[Stored data entries]
——————

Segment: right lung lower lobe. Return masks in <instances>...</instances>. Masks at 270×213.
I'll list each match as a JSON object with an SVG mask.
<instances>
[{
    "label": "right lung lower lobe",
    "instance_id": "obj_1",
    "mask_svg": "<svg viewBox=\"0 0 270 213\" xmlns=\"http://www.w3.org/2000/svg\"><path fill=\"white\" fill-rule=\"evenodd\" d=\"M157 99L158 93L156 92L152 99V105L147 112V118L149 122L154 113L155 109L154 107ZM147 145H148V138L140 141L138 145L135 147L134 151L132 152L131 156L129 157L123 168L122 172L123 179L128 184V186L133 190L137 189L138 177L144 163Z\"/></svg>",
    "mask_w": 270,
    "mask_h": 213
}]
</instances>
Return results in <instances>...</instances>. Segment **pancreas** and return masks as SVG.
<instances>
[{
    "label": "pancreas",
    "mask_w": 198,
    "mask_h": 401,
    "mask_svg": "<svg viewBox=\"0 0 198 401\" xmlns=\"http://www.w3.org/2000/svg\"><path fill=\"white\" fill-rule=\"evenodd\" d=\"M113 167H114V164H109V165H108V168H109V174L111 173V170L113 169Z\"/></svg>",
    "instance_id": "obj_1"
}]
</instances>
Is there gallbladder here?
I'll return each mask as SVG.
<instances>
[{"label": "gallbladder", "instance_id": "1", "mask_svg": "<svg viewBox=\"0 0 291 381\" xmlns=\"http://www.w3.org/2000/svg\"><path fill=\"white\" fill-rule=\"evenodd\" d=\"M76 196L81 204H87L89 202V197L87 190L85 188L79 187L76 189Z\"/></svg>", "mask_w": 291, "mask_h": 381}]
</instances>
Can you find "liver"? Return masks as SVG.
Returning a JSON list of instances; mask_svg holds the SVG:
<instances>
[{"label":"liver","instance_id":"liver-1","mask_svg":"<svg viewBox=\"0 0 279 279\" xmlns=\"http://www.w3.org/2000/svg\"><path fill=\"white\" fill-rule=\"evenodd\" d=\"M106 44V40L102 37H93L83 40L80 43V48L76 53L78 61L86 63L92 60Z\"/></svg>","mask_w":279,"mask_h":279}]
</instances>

——————

Your assignment: Set the entries down again, unchanged and complete.

Response area:
Segment: right lung lower lobe. Return masks in <instances>...</instances>. Masks at 270×213.
I'll list each match as a JSON object with an SVG mask.
<instances>
[{
    "label": "right lung lower lobe",
    "instance_id": "obj_1",
    "mask_svg": "<svg viewBox=\"0 0 270 213\" xmlns=\"http://www.w3.org/2000/svg\"><path fill=\"white\" fill-rule=\"evenodd\" d=\"M157 99L158 93L156 92L152 99V105L147 112V118L149 122L154 113L155 109L154 107ZM147 145H148V138L140 141L138 145L135 147L134 151L132 152L131 156L129 157L123 168L122 172L123 179L128 184V186L133 190L137 189L138 177L144 163Z\"/></svg>",
    "mask_w": 270,
    "mask_h": 213
}]
</instances>
Return results in <instances>...</instances>. Segment **pancreas** and return masks as SVG.
<instances>
[{
    "label": "pancreas",
    "mask_w": 198,
    "mask_h": 401,
    "mask_svg": "<svg viewBox=\"0 0 198 401\" xmlns=\"http://www.w3.org/2000/svg\"><path fill=\"white\" fill-rule=\"evenodd\" d=\"M113 167H114V164H109V165H108V168H109V174L111 173V170L113 169Z\"/></svg>",
    "instance_id": "obj_1"
}]
</instances>
Is there gallbladder here?
I'll return each mask as SVG.
<instances>
[{"label": "gallbladder", "instance_id": "1", "mask_svg": "<svg viewBox=\"0 0 291 381\" xmlns=\"http://www.w3.org/2000/svg\"><path fill=\"white\" fill-rule=\"evenodd\" d=\"M76 196L81 204H87L89 202V197L87 190L85 188L79 187L76 189Z\"/></svg>", "mask_w": 291, "mask_h": 381}]
</instances>
Can you find "liver"? Return masks as SVG.
Returning a JSON list of instances; mask_svg holds the SVG:
<instances>
[{"label":"liver","instance_id":"liver-1","mask_svg":"<svg viewBox=\"0 0 279 279\" xmlns=\"http://www.w3.org/2000/svg\"><path fill=\"white\" fill-rule=\"evenodd\" d=\"M106 44V40L102 37H93L83 40L80 43V48L76 53L78 61L86 63L92 60Z\"/></svg>","mask_w":279,"mask_h":279}]
</instances>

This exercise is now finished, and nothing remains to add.